天使や悪魔には羽があることも考慮してのものだろう。全てに対応できていて、隙が全くない。
「本当に上手いなぁ…」
発想はもちろん、この魔法を常に発動させていることにも感服した。見事としか言いようがない。
しかし、
「正門から普通に入ろう」
この防衛魔法に挑むつもりは毛頭ない。
「ほら。その羽なんとかしろ」
「む、無理」
「服のなかには隠せ…」
背中にはキュリームが鋏で穴を開けた跡があった。
「ないか…。リガードゥルムと一緒にどっか隠れていた方がいいな」
「やだやだやだやだ!絶っ対行く!!」
「天使だと知られると面倒だ。諦めろ」
「やーだー!!」
「引き千切るか?」
「それもやーだー」
「わがままな奴だな」
私が愛用しているコートをキュリームに羽織らせた。
「大きいからこれで隠せるだろう。不自然ではあるが、大分マシなはずだ」
「ありが…うっ!?」
「どうした?」
「…コーヒー臭いっ!」
「…すまん」
以前溢したコーヒーだろう。私は嫌いではないが、強い香りなのは確かだ。申し訳ない。
「…とりあえず、それで行くぞ」
それ以外の方法がないと悟り、キュリームは渋々従った。
「リガードゥルム。一番近い物陰に隠れていろ。何かあれば…」
「大丈夫。能力で探れるガァ」
「よし。偉いぞ」
じゃあ、行くとするか!
◇◇◇◇◇
レブーフモルゲンには“聖剣を封印している教会"と“魔法研究所"の二つがあることだけは分かっている。実際に来るのは初めてなので色々なことを知れると思い楽しみにしていた。
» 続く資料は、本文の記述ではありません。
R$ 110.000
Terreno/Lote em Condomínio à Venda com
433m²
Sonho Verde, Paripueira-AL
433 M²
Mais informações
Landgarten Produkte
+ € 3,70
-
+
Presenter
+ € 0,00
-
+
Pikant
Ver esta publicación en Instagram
さらに、私にはゼムレヴィンから特別待遇として全通行書を貰っている。それを見せればどんな所でも、
「すいません。この通行書有効期限が切れています」
門番に止められてしまった。
「いや、これ、死ぬまで使えるって…」
「あぁ、それねぇ。一年おきに更新すれば何回でも使えるってことですよ」
「発行されてから一回も更新しに行ってない…」
おそらく安否確認も兼ねてのことだろう。
それより、更新しないと入れないとは……。わざわざゼムレヴィンに行くのは面倒だし、かといって諦められるわけもない。どうするか…。
「いいんじゃないっすかね?」
門番の間から、青の制服を来た短い金髪の男が現れた。
「どうせ本物っしょ?じゃ、ここは融通きかせて、ね」
「はぁ…そう、おっしゃるなら」
若者独特の雰囲気で門番を納得させてしまった。いや、門番の態度や口調からしてこの男はかなり高い地位の者だ。
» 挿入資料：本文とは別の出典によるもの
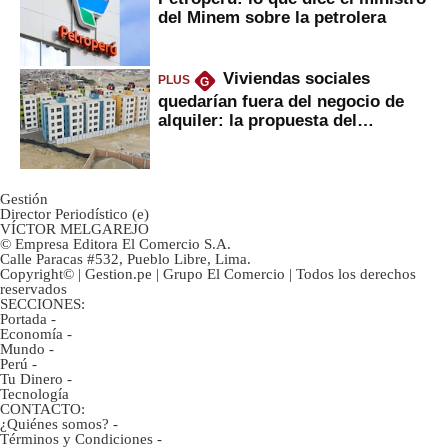
del Minem sobre la petrolera
Viviendas sociales
PLUS
G
quedarían fuera del negocio de
alquiler: la propuesta del
gobierno
Gestión
Director Periodístico (e)
VÍCTOR MELGAREJO
© Empresa Editora El Comercio S.A.
Calle Paracas #532, Pueblo Libre, Lima.
Copyright© | Gestion.pe | Grupo El Comercio | Todos los derechos
reservados
SECCIONES:
Portada
-
Economía
-
Mundo
-
Perú
-
Tu Dinero
-
Tecnología
CONTACTO:
¿Quiénes somos?
-
Términos y Condiciones
-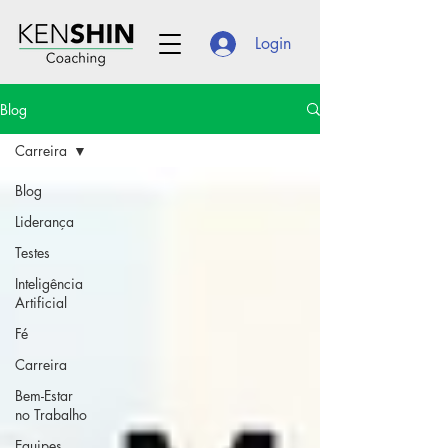
Login
Blog
Carreira
Blog
Liderança
Testes
Inteligência
Artificial
Fé
Carreira
Bem-Estar
no Trabalho
Equipes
「どこで何をしたお偉いさんか分からないけど。ようこそ、レブーフモルゲンへ」
爽やかな笑顔が似合う男はキュリームの手を引いて門を潜った。
「通行書の持ち主こっちだけどな」
門番から来国者のバッジを二つ受け取り、正式にレブーフモルゲンへ入国した。
そこにはゼムレヴィンとは違う活気を持った街並みが見られた。露店がほとんどないというところが驚きだった。そのためか独特の建物や空で展開されている魔法などの景観が美しく見えた。
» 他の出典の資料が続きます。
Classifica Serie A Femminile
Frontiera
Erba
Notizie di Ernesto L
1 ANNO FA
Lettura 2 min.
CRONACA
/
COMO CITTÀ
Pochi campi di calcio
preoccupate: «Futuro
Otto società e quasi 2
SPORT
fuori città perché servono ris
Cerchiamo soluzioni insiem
研究施設のようなものが多いと聞いたが、そんな風には見えないな。
「…ん?キュリームはどこに行った?」
僅かな間だというのに、全く姿が見えない。背は低いが、あの格好なら簡単に見付かりそうなのだが…。
周囲を見回してもそれらしきものは無かった。
まさか…天使だと気付かれて連れ去られた!?
「まぁ、あいつなら大丈夫だろう」
キュリームが拐われたとしてもそこまで焦ることはなかった。